Deux jours après les attentats de Paris, la militante de l’interreligieux Samia Hathroubi appelle à la mobilisation de tous les Français, quelle que soit leur communauté. Interview.

Samia Hathroubi, 30 ans, professeure d’histoire de formation, a fait du dialogue entre juifs et musulmans l’un de ses principaux combats. Tous les jours, cette spécialiste de l’interreligieux intervient dans des débats et conférences à travers l’Europe sur les questions d’identité et de vivre ensemble. Elle se dit aujourd’hui “épuisée” et “en colère”, au lendemain de la série d’attentats qui a frappé Paris, car une fois de plus, “ce que je mets si longtemps à construire toute l’année explose en trois minutes”. Interview.

Tu étais où vendredi soir?

J’étais à Amsterdam pour participer à une conférence sur ethnicité et religion en Europe avec une Syrienne qui a été emprisonnée par Bachar Al-Assad, un Yéménite ayant quitté son pays bombardé par l’Arabie Saoudite et une femme politique tunisienne, qui a fait la révolution dans son pays. Je n’ai pas dormi de la nuit et les gens qui m’ont soutenue sont des personnes qui ont perdu de la famille ou été torturés.

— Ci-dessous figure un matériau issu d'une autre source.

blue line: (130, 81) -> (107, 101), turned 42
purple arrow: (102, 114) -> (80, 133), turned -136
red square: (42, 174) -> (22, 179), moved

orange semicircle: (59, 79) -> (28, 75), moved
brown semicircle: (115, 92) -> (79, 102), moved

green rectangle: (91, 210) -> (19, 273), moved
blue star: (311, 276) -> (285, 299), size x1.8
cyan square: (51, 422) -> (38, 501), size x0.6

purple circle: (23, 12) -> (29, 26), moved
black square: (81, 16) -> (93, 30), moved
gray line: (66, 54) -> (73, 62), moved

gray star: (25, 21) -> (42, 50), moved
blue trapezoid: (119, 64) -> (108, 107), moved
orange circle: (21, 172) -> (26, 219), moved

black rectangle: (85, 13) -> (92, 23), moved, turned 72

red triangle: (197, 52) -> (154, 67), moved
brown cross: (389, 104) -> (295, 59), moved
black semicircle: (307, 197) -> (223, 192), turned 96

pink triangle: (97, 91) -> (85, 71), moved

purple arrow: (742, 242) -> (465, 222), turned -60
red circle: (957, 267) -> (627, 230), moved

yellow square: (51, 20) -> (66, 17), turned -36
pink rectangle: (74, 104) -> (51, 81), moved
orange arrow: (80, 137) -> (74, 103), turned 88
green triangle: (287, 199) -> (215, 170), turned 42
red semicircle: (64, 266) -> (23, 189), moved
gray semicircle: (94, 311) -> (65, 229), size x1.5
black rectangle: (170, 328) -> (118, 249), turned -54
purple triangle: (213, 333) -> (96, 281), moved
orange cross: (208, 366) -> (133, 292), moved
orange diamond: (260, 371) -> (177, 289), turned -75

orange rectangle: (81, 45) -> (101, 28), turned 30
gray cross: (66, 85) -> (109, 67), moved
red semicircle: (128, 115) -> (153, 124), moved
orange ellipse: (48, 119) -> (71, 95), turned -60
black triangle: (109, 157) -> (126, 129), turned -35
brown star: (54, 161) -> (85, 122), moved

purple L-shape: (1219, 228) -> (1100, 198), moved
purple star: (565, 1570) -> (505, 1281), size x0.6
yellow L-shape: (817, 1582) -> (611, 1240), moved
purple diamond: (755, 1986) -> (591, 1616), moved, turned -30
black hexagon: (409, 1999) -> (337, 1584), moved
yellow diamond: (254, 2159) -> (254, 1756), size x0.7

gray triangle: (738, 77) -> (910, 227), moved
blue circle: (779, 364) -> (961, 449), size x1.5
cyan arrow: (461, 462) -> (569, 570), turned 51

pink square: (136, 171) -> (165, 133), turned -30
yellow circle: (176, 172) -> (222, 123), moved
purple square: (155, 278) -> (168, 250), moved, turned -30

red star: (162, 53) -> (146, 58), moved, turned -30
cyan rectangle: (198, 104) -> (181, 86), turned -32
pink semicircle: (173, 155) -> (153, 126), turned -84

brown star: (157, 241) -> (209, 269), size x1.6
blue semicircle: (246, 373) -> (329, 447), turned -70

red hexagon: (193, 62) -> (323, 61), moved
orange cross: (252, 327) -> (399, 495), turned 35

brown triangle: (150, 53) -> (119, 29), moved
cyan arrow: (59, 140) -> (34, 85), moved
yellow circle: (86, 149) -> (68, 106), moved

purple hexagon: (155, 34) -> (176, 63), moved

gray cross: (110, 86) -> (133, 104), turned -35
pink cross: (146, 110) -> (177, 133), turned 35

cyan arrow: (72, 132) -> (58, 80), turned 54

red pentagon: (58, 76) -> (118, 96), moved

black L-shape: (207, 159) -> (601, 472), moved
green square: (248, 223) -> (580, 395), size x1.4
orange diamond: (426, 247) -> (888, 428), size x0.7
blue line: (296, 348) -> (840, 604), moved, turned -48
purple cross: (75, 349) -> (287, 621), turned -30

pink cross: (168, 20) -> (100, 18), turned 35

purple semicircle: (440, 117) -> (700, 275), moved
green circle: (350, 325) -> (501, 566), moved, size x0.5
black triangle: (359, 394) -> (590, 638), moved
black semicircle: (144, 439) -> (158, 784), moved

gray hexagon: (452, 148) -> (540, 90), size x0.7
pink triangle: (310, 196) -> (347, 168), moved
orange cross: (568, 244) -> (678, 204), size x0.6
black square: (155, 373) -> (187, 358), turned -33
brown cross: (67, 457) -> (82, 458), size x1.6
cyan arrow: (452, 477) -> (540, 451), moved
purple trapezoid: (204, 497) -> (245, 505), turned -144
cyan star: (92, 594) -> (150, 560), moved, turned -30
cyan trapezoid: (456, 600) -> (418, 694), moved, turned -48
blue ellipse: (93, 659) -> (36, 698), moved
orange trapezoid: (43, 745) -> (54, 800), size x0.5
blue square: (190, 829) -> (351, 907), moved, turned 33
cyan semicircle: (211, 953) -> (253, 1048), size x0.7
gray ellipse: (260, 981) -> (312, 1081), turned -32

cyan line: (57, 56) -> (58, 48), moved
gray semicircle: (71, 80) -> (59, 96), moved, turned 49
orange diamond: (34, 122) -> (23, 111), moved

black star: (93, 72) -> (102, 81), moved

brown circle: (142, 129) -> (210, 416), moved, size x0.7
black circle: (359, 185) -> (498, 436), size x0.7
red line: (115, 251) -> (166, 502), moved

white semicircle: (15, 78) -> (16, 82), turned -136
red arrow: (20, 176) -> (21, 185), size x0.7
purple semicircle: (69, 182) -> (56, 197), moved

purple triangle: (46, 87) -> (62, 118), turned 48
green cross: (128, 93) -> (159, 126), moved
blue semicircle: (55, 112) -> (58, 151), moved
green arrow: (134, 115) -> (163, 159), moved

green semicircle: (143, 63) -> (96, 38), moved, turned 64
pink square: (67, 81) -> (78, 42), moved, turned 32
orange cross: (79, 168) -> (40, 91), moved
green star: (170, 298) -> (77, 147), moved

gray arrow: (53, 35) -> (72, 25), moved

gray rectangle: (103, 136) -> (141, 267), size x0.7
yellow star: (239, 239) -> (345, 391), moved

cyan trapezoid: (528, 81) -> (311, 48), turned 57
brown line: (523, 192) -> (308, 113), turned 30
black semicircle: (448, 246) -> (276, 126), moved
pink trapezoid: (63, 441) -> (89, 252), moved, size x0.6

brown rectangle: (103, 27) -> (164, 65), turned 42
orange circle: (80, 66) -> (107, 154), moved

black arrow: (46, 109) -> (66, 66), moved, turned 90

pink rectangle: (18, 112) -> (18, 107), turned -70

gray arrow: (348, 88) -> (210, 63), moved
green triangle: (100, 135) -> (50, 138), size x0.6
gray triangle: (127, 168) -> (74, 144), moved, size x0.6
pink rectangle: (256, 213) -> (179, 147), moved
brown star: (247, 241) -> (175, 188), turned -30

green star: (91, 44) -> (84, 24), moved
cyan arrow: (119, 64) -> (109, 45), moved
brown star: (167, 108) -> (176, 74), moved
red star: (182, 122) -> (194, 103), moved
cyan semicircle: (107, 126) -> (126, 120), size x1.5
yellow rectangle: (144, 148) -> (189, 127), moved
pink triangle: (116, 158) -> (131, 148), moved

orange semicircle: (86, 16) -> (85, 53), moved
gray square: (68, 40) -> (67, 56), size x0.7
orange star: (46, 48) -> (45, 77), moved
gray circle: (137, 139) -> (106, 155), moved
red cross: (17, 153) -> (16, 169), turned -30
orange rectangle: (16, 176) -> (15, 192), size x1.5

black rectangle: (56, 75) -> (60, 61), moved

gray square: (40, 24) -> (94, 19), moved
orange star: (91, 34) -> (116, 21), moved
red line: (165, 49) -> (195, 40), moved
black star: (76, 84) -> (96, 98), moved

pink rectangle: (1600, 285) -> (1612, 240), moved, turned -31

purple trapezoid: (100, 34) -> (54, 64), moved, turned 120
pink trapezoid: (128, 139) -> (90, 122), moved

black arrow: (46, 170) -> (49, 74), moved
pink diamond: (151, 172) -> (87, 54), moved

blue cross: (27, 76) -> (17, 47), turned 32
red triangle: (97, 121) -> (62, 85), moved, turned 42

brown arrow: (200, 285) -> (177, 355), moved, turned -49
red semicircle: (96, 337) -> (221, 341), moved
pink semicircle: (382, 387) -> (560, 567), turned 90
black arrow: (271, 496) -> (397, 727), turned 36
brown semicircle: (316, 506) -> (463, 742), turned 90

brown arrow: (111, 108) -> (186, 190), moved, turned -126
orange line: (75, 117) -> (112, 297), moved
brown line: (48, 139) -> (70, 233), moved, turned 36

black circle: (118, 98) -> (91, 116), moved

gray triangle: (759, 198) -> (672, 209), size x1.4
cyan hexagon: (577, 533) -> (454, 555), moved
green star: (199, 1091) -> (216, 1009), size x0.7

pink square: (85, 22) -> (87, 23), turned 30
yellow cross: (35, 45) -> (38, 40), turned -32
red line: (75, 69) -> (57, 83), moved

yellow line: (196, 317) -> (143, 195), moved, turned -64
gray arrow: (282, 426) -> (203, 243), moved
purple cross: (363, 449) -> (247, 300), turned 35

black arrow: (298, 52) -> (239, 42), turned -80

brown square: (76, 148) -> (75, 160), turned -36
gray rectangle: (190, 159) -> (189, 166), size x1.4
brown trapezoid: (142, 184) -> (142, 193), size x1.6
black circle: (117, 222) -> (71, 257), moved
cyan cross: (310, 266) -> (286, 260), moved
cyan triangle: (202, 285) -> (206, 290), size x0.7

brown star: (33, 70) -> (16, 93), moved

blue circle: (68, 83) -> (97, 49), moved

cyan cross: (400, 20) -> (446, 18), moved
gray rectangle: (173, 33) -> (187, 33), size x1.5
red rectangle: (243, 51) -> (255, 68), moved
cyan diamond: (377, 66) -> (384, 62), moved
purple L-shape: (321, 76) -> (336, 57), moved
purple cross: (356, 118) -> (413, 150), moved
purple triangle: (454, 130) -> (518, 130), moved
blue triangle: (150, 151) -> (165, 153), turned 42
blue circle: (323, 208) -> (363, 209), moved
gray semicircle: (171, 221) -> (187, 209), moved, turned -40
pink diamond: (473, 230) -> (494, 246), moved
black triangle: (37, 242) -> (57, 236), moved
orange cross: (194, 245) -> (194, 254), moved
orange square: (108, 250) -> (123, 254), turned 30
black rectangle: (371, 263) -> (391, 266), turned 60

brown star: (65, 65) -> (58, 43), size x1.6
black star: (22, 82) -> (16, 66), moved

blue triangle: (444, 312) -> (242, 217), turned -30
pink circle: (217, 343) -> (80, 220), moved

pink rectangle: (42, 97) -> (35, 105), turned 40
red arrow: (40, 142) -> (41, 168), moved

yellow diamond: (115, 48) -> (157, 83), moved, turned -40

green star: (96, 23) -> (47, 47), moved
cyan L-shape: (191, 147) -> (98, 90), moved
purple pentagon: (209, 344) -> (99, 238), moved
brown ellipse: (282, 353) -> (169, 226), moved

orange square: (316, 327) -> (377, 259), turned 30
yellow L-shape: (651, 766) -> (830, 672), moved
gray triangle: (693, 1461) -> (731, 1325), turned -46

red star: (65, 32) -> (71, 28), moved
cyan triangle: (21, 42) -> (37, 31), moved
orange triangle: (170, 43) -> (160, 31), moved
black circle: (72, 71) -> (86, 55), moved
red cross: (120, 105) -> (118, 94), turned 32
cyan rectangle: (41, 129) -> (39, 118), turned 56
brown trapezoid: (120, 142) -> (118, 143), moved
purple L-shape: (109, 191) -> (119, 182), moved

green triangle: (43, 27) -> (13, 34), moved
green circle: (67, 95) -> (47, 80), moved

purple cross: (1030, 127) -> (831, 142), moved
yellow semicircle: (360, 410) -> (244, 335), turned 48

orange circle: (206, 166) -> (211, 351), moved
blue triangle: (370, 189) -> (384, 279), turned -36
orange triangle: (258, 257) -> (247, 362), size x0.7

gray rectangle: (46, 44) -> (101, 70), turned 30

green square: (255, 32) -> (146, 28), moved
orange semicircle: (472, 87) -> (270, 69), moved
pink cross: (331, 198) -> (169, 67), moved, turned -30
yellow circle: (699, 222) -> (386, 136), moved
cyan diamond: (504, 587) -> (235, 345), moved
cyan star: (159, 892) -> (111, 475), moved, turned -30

On s’est tous dit que cette question traversait nos sociétés, et que s’il devait y avoir un clash des civilisations, ce n’était pas entre pays mais au sein des civilisations, entre ceux qui prônent la paix et l’égalité et ceux qui nous vendent leur guerre.

Crains-tu une nouvelle période de stigmatisation et d’amalgames entre musulmans et terroristes?

J’en ai marre de devoir répondre à cette question. Il faudrait répéter en permanence que les musulmans sont des citoyens ordinaires, qui entendent un pétard et courent sous les tables comme les autres, comme hier lors du mouvement de foule de la place de la République à Paris. Une grande partie d’entre eux n’ont jamais mis les pieds dans une mosquée, et surtout, ils n’ont pas la parole dans les médias, on ne les entend pas. Comment expliquer que CNN, la BBC ou Al Jazeera arrivent à me contacter pour m’interviewer mais pas i-Télé?

Que faire pour arrêter l’embrigadement de jeunes Français par Daech?

Il faut déjà que l’on s’interroge sur les raisons qui ont fait de la France une cible privilégiée. Tant qu’on n’aura pas réfléchi à nos politiques internationales et à nos errements diplomatiques, on n’aura pas de réponse. On ne peut pas laisser un pays dans un chaos total pendant des années et penser que la terreur ne franchira pas les frontières et n’arrivera jamais chez nous. Ensuite, il faut se demander pourquoi il y a des gens qui répondent à l’appel de Daech parmi nos propres concitoyens et pourquoi on crée un terreau favorable à cet embrigadement en France. Chacun doit prendre ses responsabilités, refaire le bilan des dernières années et reposer la question du sentiment d’appartenance en France.

Toutes les communautés doivent se mobiliser?

Le terrorisme et la violence vont toucher tout le monde, on l’a vu vendredi 13 novembre et ça ne s’arrêtera pas. Soit on donne une réponse collective et chacun fait sa part du boulot, soit on laisse se répandre les idées du Front national, et on poursuit notre politique internationale qui n’a pas de sens. Bombarder Raqqa en représailles, ça va servir à quoi? C’est en France que les terroristes ont frappé! Plein de gens alertent sur la situation de notre pays, ils font face à une surdité que je ne comprends pas.

Bien sûr que tout le monde doit se mobiliser, je refuse de dire que c’est à la communauté musulmane de tout faire. À chacun d’entre nous d’être bienveillants à l’égard de l’autre. Trop de gens sont ignorants de l’islam, j’aimerais entendre des concitoyens dire qu’ils font aussi leur part du chemin; les musulmans font déjà beaucoup, comment faire plus? On est français comme les autres.

Y a-t-il un message que tu aimerais faire passer aujourd’hui?

S’il vous plaît, ne soyez pas atones, ne soyez pas silencieux, qui que vous soyez en France. Ce monde ne sera pas détruit par une bande de fous, mais il le sera par ceux qui ne font rien pour le contrecarrer. Ils étaient huit, on est des millions.